Some successful investment firms were unfairly terminated, Jackson said.
COLUMBUS (AP) -- The Rev. Jesse Jackson on Thursday criticized a state decision that eliminated some minority-owned investment firms, and Gov. Ted Strickland promised a new investment system open to the best-qualified companies while avoiding any suggestion of quotas.
"What we're talking about here is trying to expand opportunity," Strickland said after a private meeting with Jackson.
Jackson criticized the November 2005 decision by the state insurance fund for injured workers to terminate managers of equity and fixed-income investment funds.
The state Workers' Compensation Oversight Commission fired 69 managers of equity and fixed-income investment funds to allow the agency to shift money to more secure investments while it retooled its financial policies.
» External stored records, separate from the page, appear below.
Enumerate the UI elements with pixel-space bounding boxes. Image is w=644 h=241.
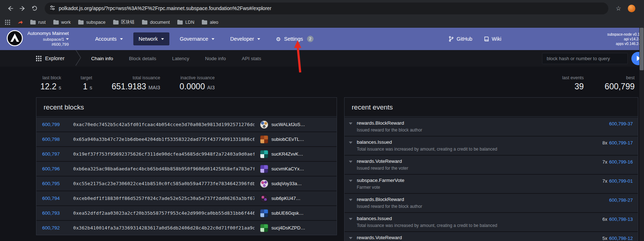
- site-info-icon[interactable]: [50, 5, 55, 12]
- chain-selector[interactable]: Autonomys Mainnet subspace/1 #600,799: [27, 31, 69, 48]
- block-number-link[interactable]: 600,794: [42, 196, 73, 201]
- expander-caret-icon[interactable]: [349, 197, 357, 201]
- menu-governance[interactable]: Governance: [174, 32, 220, 45]
- apps-grid-icon[interactable]: [5, 20, 10, 25]
- bookmark-folder-work[interactable]: work: [53, 20, 71, 25]
- block-number-link[interactable]: 600,796: [42, 166, 73, 171]
- back-icon[interactable]: [4, 3, 16, 14]
- block-number-link[interactable]: 600,792: [42, 225, 73, 231]
- block-search: [542, 50, 643, 67]
- summary-stats: last block 12.2s target 1s total issuanc…: [0, 67, 644, 97]
- account-name: sudqVoy33a…: [271, 181, 302, 186]
- event-name: balances.Issued: [357, 216, 597, 221]
- bookmark-label: 区块链: [121, 19, 135, 25]
- list-item: rewards.VoteRewardIssued reward for the …: [345, 155, 638, 174]
- browser-toolbar: polkadot.js.org/apps/?rpc=wss%3A%2F%2Frp…: [0, 0, 644, 17]
- block-hash: 0x362b410014fa3a73369314283617a0d56db240…: [73, 225, 254, 231]
- main-menu: Accounts Network Governance Developer ⚙S…: [90, 32, 319, 46]
- table-row: 600,797 0x19ef37f753f95692375626cf311de9…: [36, 146, 337, 161]
- refresh-icon[interactable]: [29, 3, 40, 14]
- table-row: 600,795 0xc55e2175ac23e7306022ce41b8510c…: [36, 176, 337, 191]
- settings-badge: 2: [307, 36, 314, 42]
- event-block-link[interactable]: 600,799-01: [609, 178, 633, 184]
- menu-network[interactable]: Network: [133, 32, 169, 45]
- github-link[interactable]: GitHub: [449, 36, 472, 42]
- event-block-link[interactable]: 600,798-13: [609, 217, 633, 222]
- bookmark-arrow-favicon[interactable]: [18, 20, 23, 25]
- event-block-link[interactable]: 600,798-27: [609, 197, 633, 203]
- block-author[interactable]: subiobCEvTL…: [260, 135, 331, 143]
- bookmarks-bar: rust work subspace 区块链 document LDN aleo: [0, 17, 644, 28]
- bookmark-label: rust: [38, 20, 46, 25]
- block-author[interactable]: sucKR4ZvvK…: [260, 150, 331, 158]
- scrollbar-thumb[interactable]: [640, 28, 644, 70]
- block-author[interactable]: sub6pKU47…: [260, 195, 331, 202]
- apps-version: apps v0.146.2-: [616, 41, 640, 46]
- tab-chain-info[interactable]: Chain info: [91, 56, 113, 61]
- bookmark-folder-ldn[interactable]: LDN: [177, 20, 194, 25]
- page-scrollbar[interactable]: [639, 28, 644, 241]
- tab-node-info[interactable]: Node info: [205, 56, 226, 61]
- bookmark-star-icon[interactable]: ☆: [613, 3, 624, 14]
- block-author[interactable]: subUE6Gqsk…: [260, 209, 331, 217]
- account-name: sub6pKU47…: [271, 196, 301, 201]
- block-search-input[interactable]: [542, 53, 628, 64]
- block-hash: 0xb6ea325ac98ba6aedafec4bcb65bd48b858b95…: [73, 166, 254, 171]
- expander-caret-icon[interactable]: [349, 120, 357, 125]
- tab-api-stats[interactable]: API stats: [242, 56, 261, 61]
- tab-block-details[interactable]: Block details: [129, 56, 156, 61]
- menu-accounts[interactable]: Accounts: [90, 32, 128, 45]
- event-name: balances.Issued: [357, 139, 597, 145]
- block-author[interactable]: sucj4DsKZPD…: [260, 224, 331, 232]
- recent-events-title: recent events: [345, 98, 638, 117]
- account-identicon: [260, 165, 268, 173]
- node-version: subspace-node v0.1: [607, 32, 640, 37]
- block-author[interactable]: sudqVoy33a…: [260, 180, 331, 188]
- block-number-link[interactable]: 600,798: [42, 137, 73, 142]
- account-name: subUE6Gqsk…: [271, 210, 304, 216]
- stat-target: target 1s: [81, 75, 92, 92]
- block-author[interactable]: sucWALkfJoS…: [260, 121, 331, 129]
- block-number-link[interactable]: 600,797: [42, 151, 73, 157]
- grid-icon: [36, 56, 41, 61]
- menu-developer[interactable]: Developer: [225, 32, 266, 45]
- stat-inactive-issuance: inactive issuance 0.0000AI3: [179, 75, 214, 92]
- autonomys-logo[interactable]: [6, 30, 23, 48]
- book-icon: [484, 36, 489, 42]
- event-block-link[interactable]: 600,798-12: [609, 236, 633, 241]
- account-identicon: [260, 224, 268, 232]
- block-number-link[interactable]: 600,799: [42, 122, 73, 127]
- stat-total-issuance: total issuance 651.9183MAI3: [112, 75, 160, 92]
- menu-settings[interactable]: ⚙Settings2: [271, 32, 319, 46]
- expander-caret-icon[interactable]: [349, 216, 357, 220]
- bookmark-folder-subspace[interactable]: subspace: [78, 20, 106, 25]
- tab-latency[interactable]: Latency: [172, 56, 189, 61]
- bookmark-folder-document[interactable]: document: [142, 20, 170, 25]
- expander-caret-icon[interactable]: [349, 159, 357, 163]
- expander-caret-icon[interactable]: [349, 235, 357, 239]
- event-name: rewards.VoteReward: [357, 235, 597, 240]
- address-bar[interactable]: polkadot.js.org/apps/?rpc=wss%3A%2F%2Frp…: [45, 3, 608, 14]
- extension-icon[interactable]: [628, 5, 635, 12]
- list-item: balances.IssuedTotal issuance was increa…: [345, 212, 638, 231]
- event-block-link[interactable]: 600,799-16: [609, 159, 633, 165]
- recent-events-panel: recent events rewards.BlockRewardIssued …: [344, 97, 638, 241]
- block-number-link[interactable]: 600,793: [42, 210, 73, 216]
- event-description: Total issuance was increased by amount, …: [357, 223, 597, 228]
- bookmark-folder-blockchain[interactable]: 区块链: [113, 19, 135, 25]
- event-block-link[interactable]: 600,799-17: [609, 140, 633, 146]
- chain-name: Autonomys Mainnet: [27, 31, 69, 37]
- bookmark-folder-aleo[interactable]: aleo: [202, 20, 218, 25]
- forward-icon[interactable]: [17, 3, 28, 14]
- block-number-link[interactable]: 600,795: [42, 181, 73, 186]
- wiki-link[interactable]: Wiki: [484, 36, 501, 42]
- block-author[interactable]: sucvmKaCYx…: [260, 165, 331, 173]
- expander-caret-icon[interactable]: [349, 178, 357, 182]
- bookmark-folder-rust[interactable]: rust: [30, 20, 46, 25]
- block-hash: 0xc55e2175ac23e7306022ce41b8510c0fc585a0…: [73, 181, 254, 186]
- block-hash: 0x65a940a33b47c72e1b6dbee4204db1f5335832…: [73, 137, 254, 142]
- event-count: 7x: [602, 159, 607, 165]
- expander-caret-icon[interactable]: [349, 139, 357, 144]
- event-block-link[interactable]: 600,799-37: [609, 121, 633, 126]
- block-hash: 0xceb0edf1f18830ff86d5257f024c7ade52e525…: [73, 196, 254, 201]
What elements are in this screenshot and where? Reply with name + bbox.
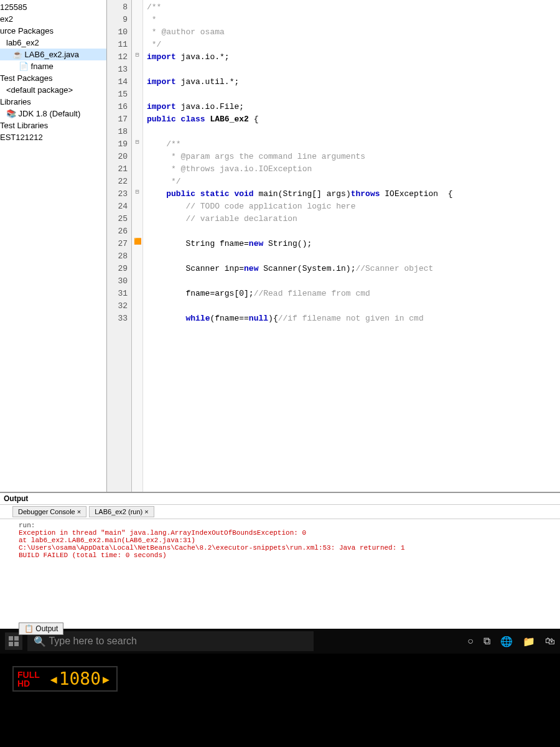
taskbar[interactable]: 🔍 Type here to search ○ ⧉ 🌐 📁 🛍 [0,629,560,654]
search-icon: 🔍 [34,636,46,647]
start-button[interactable] [5,632,22,650]
edge-icon[interactable]: 🌐 [500,636,513,647]
tree-item[interactable]: ☕ LAB6_ex2.java [0,49,106,60]
line-gutter: 8910111213141516171819202122232425262728… [107,0,132,492]
tree-item[interactable]: Test Packages [0,72,106,84]
svg-rect-1 [14,636,19,641]
cortana-icon[interactable]: ○ [467,636,474,647]
tree-item[interactable]: ex2 [0,13,106,25]
tree-item[interactable]: 📚 JDK 1.8 (Default) [0,108,106,120]
tree-item[interactable]: 📄 fname [0,60,106,72]
taskbar-search[interactable]: 🔍 Type here to search [27,631,314,651]
windows-icon [9,636,19,646]
code-editor[interactable]: 8910111213141516171819202122232425262728… [107,0,560,492]
folder-icon[interactable]: 📁 [523,636,535,647]
tree-item[interactable]: Test Libraries [0,120,106,131]
tree-item[interactable]: lab6_ex2 [0,37,106,49]
output-tab[interactable]: LAB6_ex2 (run) × [89,506,154,517]
tree-item[interactable]: Libraries [0,96,106,108]
fold-gutter[interactable]: ⊟⊟⊟🟧 [132,0,143,492]
output-title: Output [0,493,560,505]
store-icon[interactable]: 🛍 [545,636,555,647]
output-tab[interactable]: Debugger Console × [12,506,86,517]
svg-rect-3 [14,642,19,646]
pinned-output-tab[interactable]: 📋 Output [19,622,63,635]
search-placeholder: Type here to search [49,636,136,647]
svg-rect-0 [9,636,13,641]
output-body: run:Exception in thread "main" java.lang… [0,519,560,629]
tree-item[interactable]: 125585 [0,1,106,13]
output-tabs[interactable]: Debugger Console ×LAB6_ex2 (run) × [0,505,560,519]
project-tree[interactable]: 125585ex2urce Packageslab6_ex2☕ LAB6_ex2… [0,0,107,492]
monitor-bezel: FULL HD ◂1080▸ [0,654,560,747]
system-tray[interactable]: ○ ⧉ 🌐 📁 🛍 [467,636,555,647]
tree-item[interactable]: EST121212 [0,131,106,143]
output-panel: Output Debugger Console ×LAB6_ex2 (run) … [0,492,560,629]
hd-badge: FULL HD ◂1080▸ [12,666,118,692]
tree-item[interactable]: urce Packages [0,25,106,37]
tree-item[interactable]: <default package> [0,84,106,96]
task-view-icon[interactable]: ⧉ [483,636,490,647]
code-area[interactable]: /** * * @author osama */import java.io.*… [143,0,560,492]
svg-rect-2 [9,642,13,646]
Equity funds are those that invest primarily in stocks.
The firings came as the Ohio Bureau of Workers' Compensation revamped its operations after a corruption scandal that revealed an unorthodox 50 million investment in rare coins.
Further investigations revealed a questionable hedge fund that lost 215 million. That fund, MDL Capital Management of Pittsburgh, was also a minority-owned firm.
Calls firings unfair
Jackson said successful minority- and women-owned companies were unfairly terminated as a result.
"Ohio had one of the most inclusive pension fund plans in America and some of the best returns by managers, and just unilaterally wiped out the whole program," Jackson said.
He pointed to Chicago-based Ariel Capital Management, which grew its original 150 million investment by more than 100 million before it was fired.
Jackson made public an e-mail from Ariel vice president James Smith describing the positive impact the workers' comp investment program made on minority-owned firms.
"However, since the OBWC manager terminations took place, opportunities for minorities seem to have diminished," Smith said in the e-mail dated Wednesday.
Smith declined to comment and referred calls to company headquarters where a message was left.
The workers' comp bureau said about 12 percent of its 15 billion portfolio was managed by minority-owned companies just prior to the terminations.
Governor's response
Strickland said it was unfortunate that companies not involved in any wrongdoing were caught up in the terminations.
He also said his promised revamping of the insurance fund would take political considerations out of the investment process to focus on hiring the best-qualified companies to help Ohio.
At an informal, half-hour news conference after their meeting, Jackson and Strickland politely but firmly pressed their points on each other.
Addressing Strickland, standing 2 feet away, as "governor," Jackson urged him "to consider convening those pension fund managers who had such great records and consider them again to become managers of capital."
For his part, Strickland tried repeatedly to make the point that the firings grew out of unique occurrences.
"What happened with BWC, reverend," Strickland said at last, "was a set of circumstances that developed because of some very bad behavior on the part of some people who were not following ethical practices."